Wampum. O ho, da kömmt mir ganz Schiras über den Hals, die Gänschen bilden sich alle ein, daß sie hübsch sind. Ha, ha, ha! war daß nicht eine witzige Bemerkung? wie?

Hussein (pflichtmäßig aus vollem Halse lachend). Ha, ha, ha! göttlich witzig!

Wampum (lacht, daß ihm der Bauch schüttelt).

Hussein (sucht noch zu übertreffen).

Zweite Scene.

Vorige. Ein Kämmerling (tritt herein).

Kämmerl. Ein Sklave wünscht vor Deiner Majestät sich in den Staub zu beugen.

Wampum. Ein Sklave? was will er? wie sieht er aus, und wie heißt er?

Kämmerl. Es ist ein Fremder, und hat Deiner Majestät Entdeckungen zu machen.

Wampum. Fremd? Ich bin nicht fürs Fremde – und Entdeckungen? Man soll mir nichts entdecken, denn ich weiß schon alles. Wofür bin ich denn Schach? wie? – Aber laß doch hören, wie sieht der Wurm von einem Sklaven aus? Was für eine Miene hat er?

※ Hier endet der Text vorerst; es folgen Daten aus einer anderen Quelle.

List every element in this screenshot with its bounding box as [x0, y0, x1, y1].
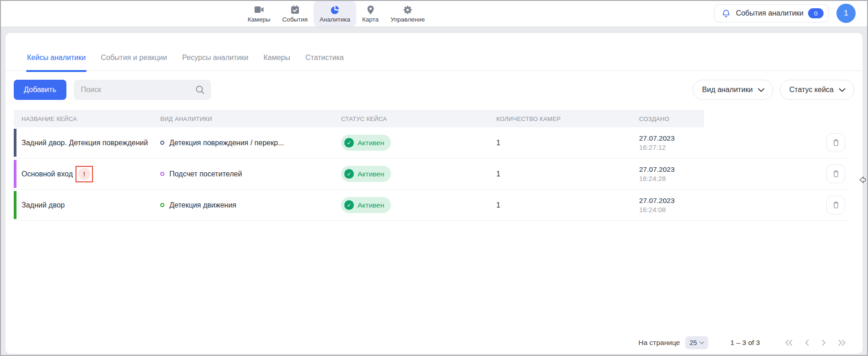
- camera-count: 1: [496, 139, 500, 147]
- tab-statistics[interactable]: Статистика: [305, 45, 344, 71]
- nav-item-map[interactable]: Карта: [356, 1, 385, 27]
- trash-icon: [832, 201, 840, 209]
- trash-icon: [832, 138, 840, 147]
- tab-label: События и реакции: [101, 54, 167, 62]
- tab-analytics-resources[interactable]: Ресурсы аналитики: [182, 45, 249, 71]
- check-circle-icon: ✓: [344, 169, 354, 179]
- nav-item-analytics[interactable]: Аналитика: [314, 1, 356, 27]
- analytics-page-card: Кейсы аналитики События и реакции Ресурс…: [5, 33, 863, 354]
- row-accent-bar: [14, 160, 16, 188]
- column-header-analytics-type: ВИД АНАЛИТИКИ: [160, 115, 341, 122]
- mouse-cursor-icon: [859, 176, 867, 186]
- case-name: Основной вход: [22, 170, 73, 178]
- next-page-button[interactable]: [819, 338, 828, 348]
- delete-case-button[interactable]: [826, 164, 845, 183]
- nav-label: Карта: [362, 16, 379, 23]
- status-badge: ✓ Активен: [341, 166, 391, 182]
- status-label: Активен: [358, 139, 384, 147]
- table-header: НАЗВАНИЕ КЕЙСА ВИД АНАЛИТИКИ СТАТУС КЕЙС…: [14, 110, 848, 127]
- map-pin-icon: [367, 5, 374, 15]
- nav-label: Управление: [391, 16, 425, 23]
- nav-item-management[interactable]: Управление: [385, 1, 431, 27]
- created-date: 27.07.2023: [639, 165, 704, 174]
- tab-analytics-cases[interactable]: Кейсы аналитики: [27, 45, 86, 71]
- per-page-value: 25: [689, 339, 697, 346]
- created-time: 16:24:08: [639, 205, 704, 214]
- trash-icon: [832, 170, 840, 178]
- column-header-camera-count: КОЛИЧЕСТВО КАМЕР: [496, 115, 639, 122]
- column-header-created: СОЗДАНО: [639, 115, 704, 122]
- chevrons-left-icon: [784, 339, 794, 347]
- camera-count: 1: [496, 170, 500, 178]
- analytics-type-label: Детекция движения: [169, 201, 236, 209]
- per-page-select[interactable]: 25: [685, 336, 708, 349]
- pie-chart-icon: [330, 5, 340, 15]
- chevrons-right-icon: [837, 339, 847, 347]
- first-page-button[interactable]: [783, 338, 795, 348]
- search-box: [74, 80, 211, 100]
- filters: Вид аналитики Статус кейса: [693, 80, 854, 100]
- toolbar: Добавить Вид аналитики Статус кейса: [14, 80, 854, 100]
- analytics-type-label: Детекция повреждения / перекр...: [169, 139, 284, 147]
- case-name: Задний двор: [22, 201, 65, 209]
- search-icon: [195, 85, 205, 97]
- chevron-down-icon: [700, 341, 704, 345]
- tab-cameras[interactable]: Камеры: [263, 45, 290, 71]
- table-row[interactable]: Задний двор Детекция движения ✓ Активен …: [14, 190, 848, 221]
- page-tabs: Кейсы аналитики События и реакции Ресурс…: [5, 33, 863, 71]
- pager-buttons: [783, 338, 848, 348]
- top-nav: Камеры События Аналитика Карта Управлени…: [242, 0, 431, 27]
- tab-label: Кейсы аналитики: [27, 54, 86, 62]
- created-date: 27.07.2023: [639, 134, 704, 143]
- events-count-badge: 0: [808, 8, 824, 18]
- table-row[interactable]: Задний двор. Детекция повреждений Детекц…: [14, 127, 848, 159]
- previous-page-button[interactable]: [803, 338, 811, 348]
- delete-case-button[interactable]: [826, 133, 845, 152]
- chevron-left-icon: [804, 339, 810, 347]
- tab-label: Ресурсы аналитики: [182, 54, 249, 62]
- created-time: 16:27:12: [639, 143, 704, 152]
- analytics-type-icon: [160, 203, 164, 207]
- cases-table: НАЗВАНИЕ КЕЙСА ВИД АНАЛИТИКИ СТАТУС КЕЙС…: [14, 110, 848, 221]
- status-label: Активен: [358, 201, 384, 209]
- analytics-events-button[interactable]: События аналитики 0: [714, 4, 829, 22]
- top-bar: Камеры События Аналитика Карта Управлени…: [0, 0, 868, 27]
- row-accent-bar: [14, 191, 16, 219]
- chevron-down-icon: [758, 88, 765, 92]
- analytics-type-label: Подсчет посетителей: [169, 170, 242, 178]
- status-badge: ✓ Активен: [341, 135, 391, 151]
- column-header-case-status: СТАТУС КЕЙСА: [341, 115, 496, 122]
- filter-analytics-type[interactable]: Вид аналитики: [693, 80, 774, 100]
- table-row[interactable]: Основной вход ! Подсчет посетителей ✓ Ак…: [14, 159, 848, 190]
- status-label: Активен: [358, 170, 384, 178]
- avatar-label: 1: [844, 9, 848, 18]
- chevron-down-icon: [839, 88, 846, 92]
- last-page-button[interactable]: [836, 338, 848, 348]
- gear-icon: [403, 5, 412, 15]
- analytics-type-icon: [160, 141, 164, 145]
- column-header-case-name: НАЗВАНИЕ КЕЙСА: [22, 115, 160, 122]
- warning-exclamation-icon[interactable]: !: [78, 168, 91, 180]
- nav-item-events[interactable]: События: [276, 1, 314, 27]
- per-page-label: На странице: [638, 339, 680, 347]
- calendar-check-icon: [290, 5, 300, 15]
- alert-highlight-box: !: [76, 166, 93, 182]
- nav-item-cameras[interactable]: Камеры: [242, 1, 276, 27]
- check-circle-icon: ✓: [344, 200, 354, 210]
- user-avatar[interactable]: 1: [836, 4, 856, 23]
- nav-label: Камеры: [248, 16, 270, 23]
- filter-case-status[interactable]: Статус кейса: [780, 80, 854, 100]
- delete-case-button[interactable]: [826, 196, 845, 214]
- page-range-label: 1 – 3 of 3: [730, 339, 760, 347]
- tab-events-reactions[interactable]: События и реакции: [101, 45, 167, 71]
- created-date: 27.07.2023: [639, 196, 704, 205]
- add-case-button[interactable]: Добавить: [14, 80, 66, 100]
- camera-icon: [254, 5, 264, 15]
- nav-label: События: [282, 16, 308, 23]
- events-button-label: События аналитики: [736, 9, 803, 17]
- bell-icon: [721, 8, 731, 19]
- search-input[interactable]: [74, 80, 211, 100]
- case-name: Задний двор. Детекция повреждений: [22, 139, 148, 147]
- filter-label: Статус кейса: [789, 86, 834, 94]
- analytics-type-icon: [160, 172, 164, 176]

Kämmerl. Wie die Demuth selbst – Herr, er sieht aus, als ob er den bloßen Wink Deiner hohen Augenbraunen fürchtete.

Wampum. Furcht! Er soll herein kommen. Ich hab' es gerne, wenn sich die Leute vor mir fürchten. Und weil sich der arme Narr vor mir fürchtet, so kann er sich da in die Ecke hinstellen. Meine majestätischen Augenbraunen sollen ihm keinen Schaden thun, sag' ihm das.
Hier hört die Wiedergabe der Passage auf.